Segment Start: Excerpted records
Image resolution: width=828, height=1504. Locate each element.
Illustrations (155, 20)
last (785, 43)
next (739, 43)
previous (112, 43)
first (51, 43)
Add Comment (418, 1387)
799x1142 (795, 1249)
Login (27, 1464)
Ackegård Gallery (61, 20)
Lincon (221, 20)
Segment End: Excerpted records
Segment Start: Excerpted records
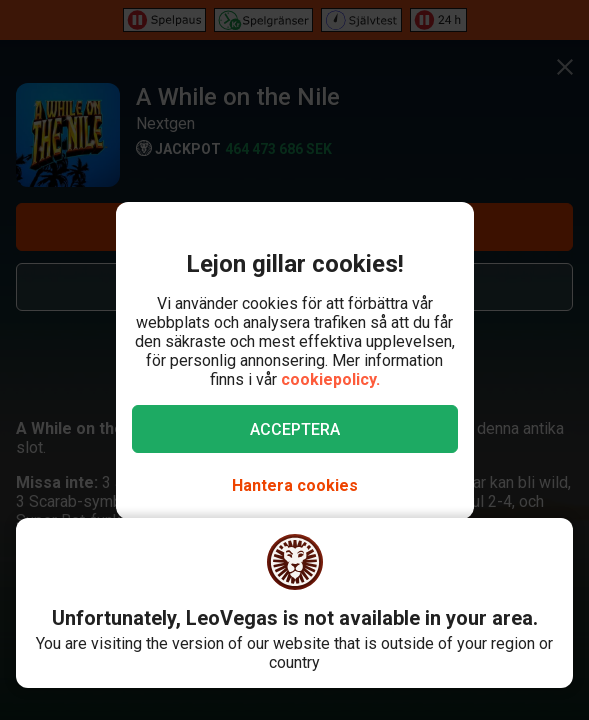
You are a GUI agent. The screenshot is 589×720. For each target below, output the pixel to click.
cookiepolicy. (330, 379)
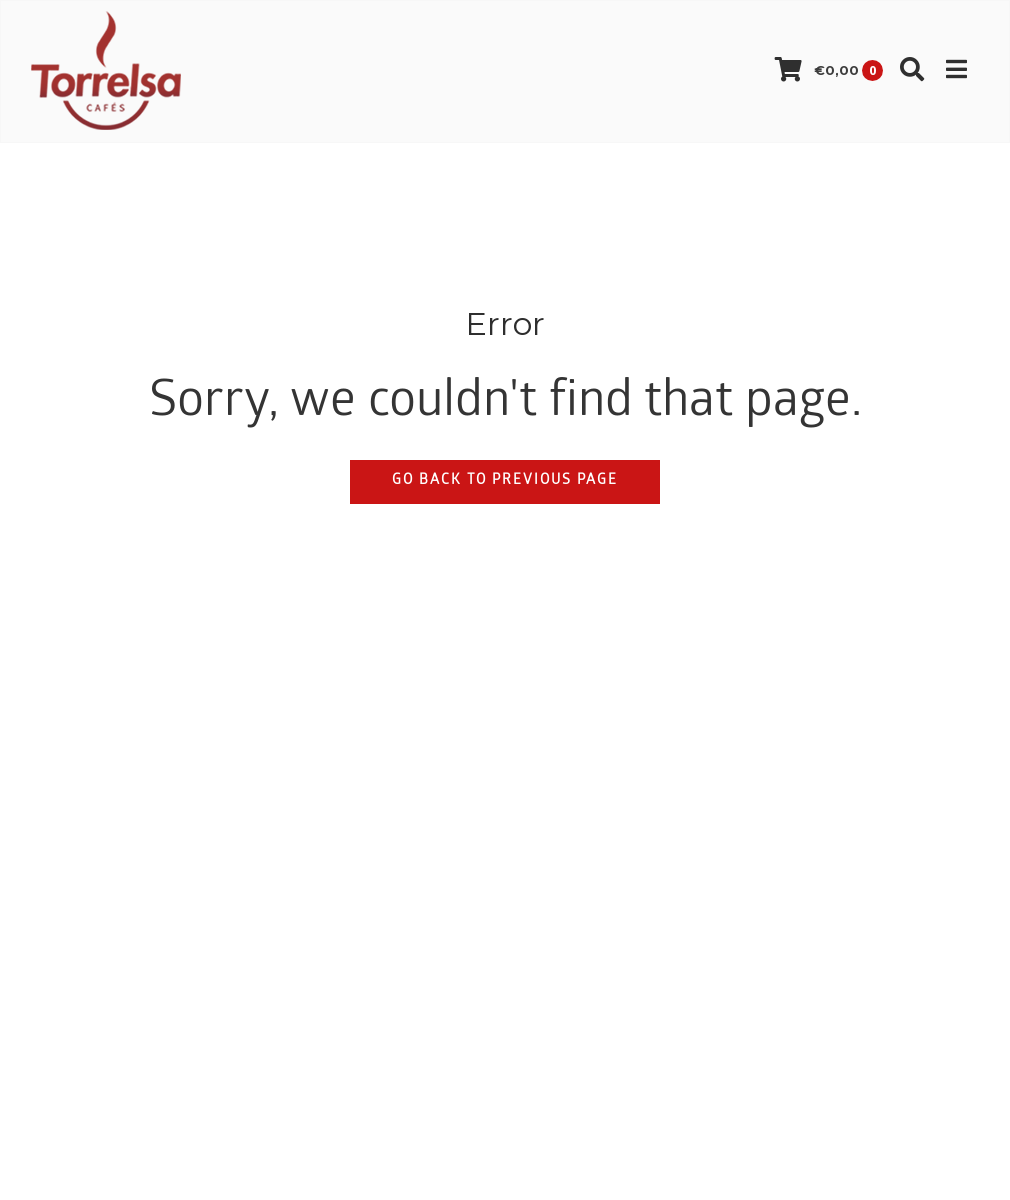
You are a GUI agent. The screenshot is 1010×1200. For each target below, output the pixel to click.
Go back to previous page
Segment End: Excerpted records
Exercise instructions:
Could you transcribe the entries above word for word, from the line with "Image resolution: width=828, height=1504." down to the line with "Lincon (221, 20)", keeping both?

Your solution:
Image resolution: width=828, height=1504. Locate each element.
Illustrations (155, 20)
last (785, 43)
next (739, 43)
previous (112, 43)
first (51, 43)
Add Comment (418, 1387)
799x1142 (795, 1249)
Login (27, 1464)
Ackegård Gallery (61, 20)
Lincon (221, 20)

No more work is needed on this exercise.